Nuove storielle a Ninetta

 

Non si riconoscerebbe certo l’autore de L’Assommoir, di Germinal, de La Terre… nelle pagine squisitamente romantiche dei Nouveaux Contes à Ninon, apparsi dopo i primi Contes à Ninon, che fecero notare Emilio Zola nel 1864 a Parigi, allorch’egli combatteva con la povertà e con le umiliazioni. Eppure, in queste storielle (non saprei tradurre meglio la parola contes) si scorgono i germi delle future opere del possente romanziere realista. Aspiriamo il profumo del romanzo Le rêve, ma troviamo pure addentellati dei futuri romanzi sociali, accesi di zolfo e liberi. E nella poetica dedica “a Ninetta” leggiamo il modo d’intendere l’arte interpretando il vero, proprio di Emilio Zola, e cenni autobiografici di lui, che hanno l’accento della sincerità, come le descrizioni campestri delle Storielle.

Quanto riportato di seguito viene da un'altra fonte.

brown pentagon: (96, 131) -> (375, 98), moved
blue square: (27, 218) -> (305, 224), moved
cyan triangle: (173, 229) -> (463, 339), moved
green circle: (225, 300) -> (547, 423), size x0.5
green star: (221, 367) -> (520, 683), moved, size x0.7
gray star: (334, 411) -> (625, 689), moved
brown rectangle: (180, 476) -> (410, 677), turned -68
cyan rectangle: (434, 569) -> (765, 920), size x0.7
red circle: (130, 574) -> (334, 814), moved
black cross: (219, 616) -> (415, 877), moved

Traduzione di Raffaello Barbiera.

Dall’incipit del libro:

Sono proprio dieci anni, mia cara anima, ch’io t’ho raccontato le mie prime storielle. Che begl’innamorati eravamo noi allora! Io venivo da codesta terra di Provenza, dove sono cresciuto così libero, così fidente, così pieno di tutte le illusioni della vita. Io ero tuo, ero di te sola, delle tue tenerezze, del tuo sogno.

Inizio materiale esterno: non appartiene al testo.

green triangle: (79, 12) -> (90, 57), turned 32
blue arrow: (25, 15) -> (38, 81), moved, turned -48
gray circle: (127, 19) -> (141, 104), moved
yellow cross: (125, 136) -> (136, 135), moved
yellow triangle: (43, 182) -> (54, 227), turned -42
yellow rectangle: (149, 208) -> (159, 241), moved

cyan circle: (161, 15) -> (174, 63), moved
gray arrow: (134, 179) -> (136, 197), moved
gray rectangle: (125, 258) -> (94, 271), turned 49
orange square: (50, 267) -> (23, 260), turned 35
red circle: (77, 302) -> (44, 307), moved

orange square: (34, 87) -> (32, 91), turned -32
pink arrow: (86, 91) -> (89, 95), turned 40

Te ne ricordi, Ninetta? Il ricordo è oggi l’unica gioia, nella quale il mio cuore si riposa. Fino a vent’anni, noi abbiamo fatta insieme la stessa strada. Io sento i tuoi piedini sul duro terreno; io scorgo il lembo della tua bianca gonnella sul raso delle erbe avveniticcie; io sento il tuo alito fra gli odori della salvia che mi giungono da lontano come soffi di giovinezza. E le ore beate mi si fanno distinte. Era una mattina, in barchetto, sulla riva dell’acqua rinnovatasi appena, tutta pura, tutta rosea delle prime porpore del cielo; – era un mezzodì, sotto gli alberi, in un bugigattolo di foglie, colla campagna oppressa dal caldo, dormente intorno a noi, senza un brivido; – era una sera, in mezzo a un prato, lentamente inondato dal ceruleo del crepuscolo, che pioveva dalle colline; – era una notte, camminando lungo una via interminabile, andanti tutti e due all’ignoto, noncuranti delle stelle, col solo gaudio di lasciare la città, di smarrirci lontani, assai lontani, nel fondo dell’ombra discreta… Te ne ricordi, Ninetta?